- What is being asked
Set down exactly the lines below between the line holding "Paperback (103, 858)" and the line holding "13938862072 (1076, 18)", inclusive; no other line belongs in the answer.

- Dataset
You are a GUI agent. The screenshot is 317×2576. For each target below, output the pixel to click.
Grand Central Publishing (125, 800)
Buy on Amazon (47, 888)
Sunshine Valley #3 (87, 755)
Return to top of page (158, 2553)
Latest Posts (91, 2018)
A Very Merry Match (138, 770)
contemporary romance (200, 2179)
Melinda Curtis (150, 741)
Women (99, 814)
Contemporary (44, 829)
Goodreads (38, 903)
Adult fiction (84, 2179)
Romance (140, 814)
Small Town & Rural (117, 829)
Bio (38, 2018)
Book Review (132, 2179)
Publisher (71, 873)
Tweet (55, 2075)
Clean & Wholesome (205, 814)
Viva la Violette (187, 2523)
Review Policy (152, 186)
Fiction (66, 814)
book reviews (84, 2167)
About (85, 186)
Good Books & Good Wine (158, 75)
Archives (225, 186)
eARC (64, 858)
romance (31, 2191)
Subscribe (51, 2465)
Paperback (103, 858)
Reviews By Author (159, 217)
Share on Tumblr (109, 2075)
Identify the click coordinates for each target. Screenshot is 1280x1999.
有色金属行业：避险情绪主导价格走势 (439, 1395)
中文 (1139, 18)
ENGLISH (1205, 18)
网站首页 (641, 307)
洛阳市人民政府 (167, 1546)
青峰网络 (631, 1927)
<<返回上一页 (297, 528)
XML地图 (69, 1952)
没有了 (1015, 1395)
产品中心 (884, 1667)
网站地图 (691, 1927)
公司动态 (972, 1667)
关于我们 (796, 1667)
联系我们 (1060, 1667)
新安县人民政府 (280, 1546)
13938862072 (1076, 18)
--
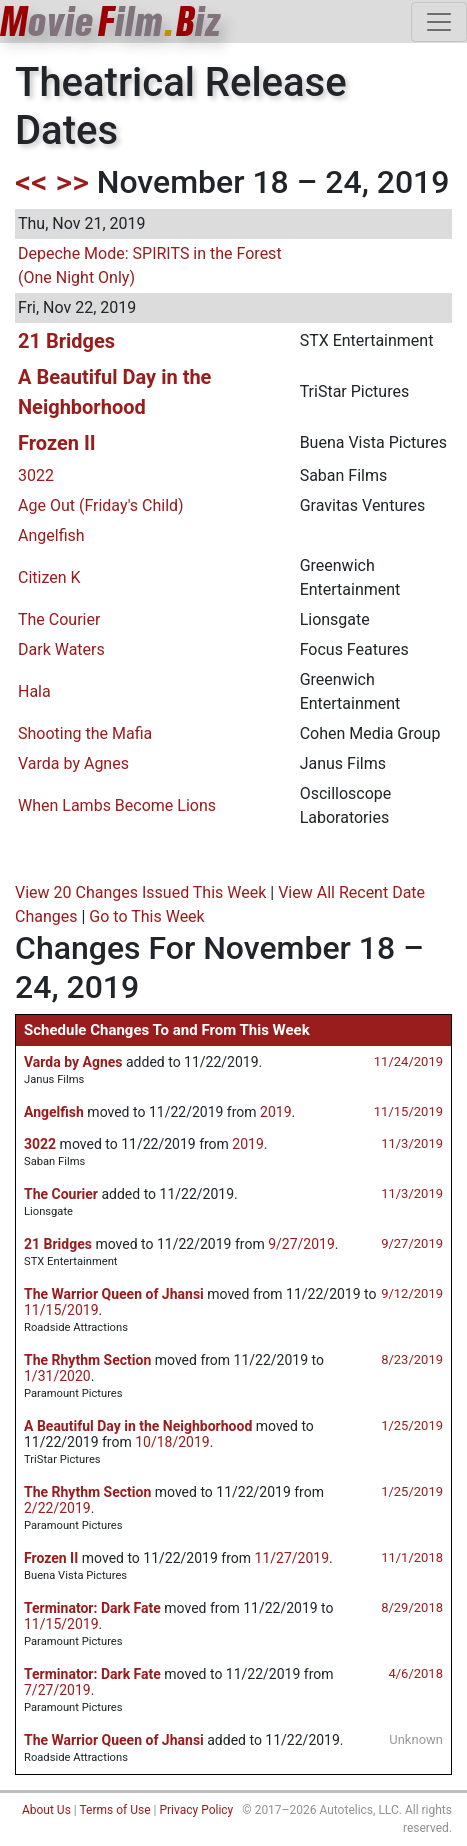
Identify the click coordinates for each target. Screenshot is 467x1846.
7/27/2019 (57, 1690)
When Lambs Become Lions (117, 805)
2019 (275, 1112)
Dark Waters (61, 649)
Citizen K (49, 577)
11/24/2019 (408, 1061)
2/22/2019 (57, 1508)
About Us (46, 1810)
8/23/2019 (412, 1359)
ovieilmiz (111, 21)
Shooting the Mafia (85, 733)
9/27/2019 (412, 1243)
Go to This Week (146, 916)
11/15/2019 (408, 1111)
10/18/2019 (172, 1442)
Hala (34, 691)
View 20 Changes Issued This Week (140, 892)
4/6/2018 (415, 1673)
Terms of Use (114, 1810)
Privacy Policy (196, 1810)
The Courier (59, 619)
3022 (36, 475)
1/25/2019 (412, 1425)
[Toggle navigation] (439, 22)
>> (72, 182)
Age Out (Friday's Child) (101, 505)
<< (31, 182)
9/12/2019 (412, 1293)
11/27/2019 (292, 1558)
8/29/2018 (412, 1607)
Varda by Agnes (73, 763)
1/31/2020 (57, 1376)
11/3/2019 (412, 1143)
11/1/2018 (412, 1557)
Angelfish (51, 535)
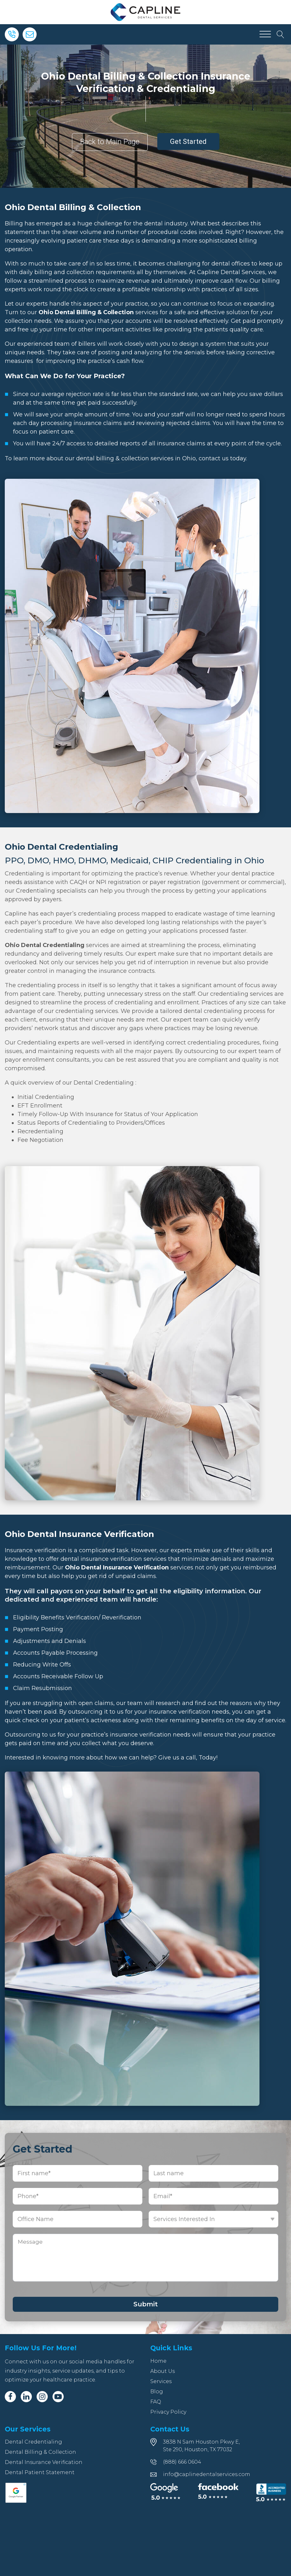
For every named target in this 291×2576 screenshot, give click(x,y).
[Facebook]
---
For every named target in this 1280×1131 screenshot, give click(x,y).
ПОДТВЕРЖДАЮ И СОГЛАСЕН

- Task output
Paperback (103, 858)
Reviews By Author (159, 217)
Share on Tumblr (109, 2075)
Identify the click coordinates for each target. Screenshot is 1280x1999.
有色金属行业：避险情绪主导价格走势 (439, 1395)
中文 (1139, 18)
ENGLISH (1205, 18)
网站首页 (641, 307)
洛阳市人民政府 (167, 1546)
青峰网络 (631, 1927)
<<返回上一页 (297, 528)
XML地图 (69, 1952)
没有了 (1015, 1395)
产品中心 (884, 1667)
网站地图 (691, 1927)
公司动态 (972, 1667)
关于我们 (796, 1667)
联系我们 (1060, 1667)
新安县人民政府 (280, 1546)
13938862072 (1076, 18)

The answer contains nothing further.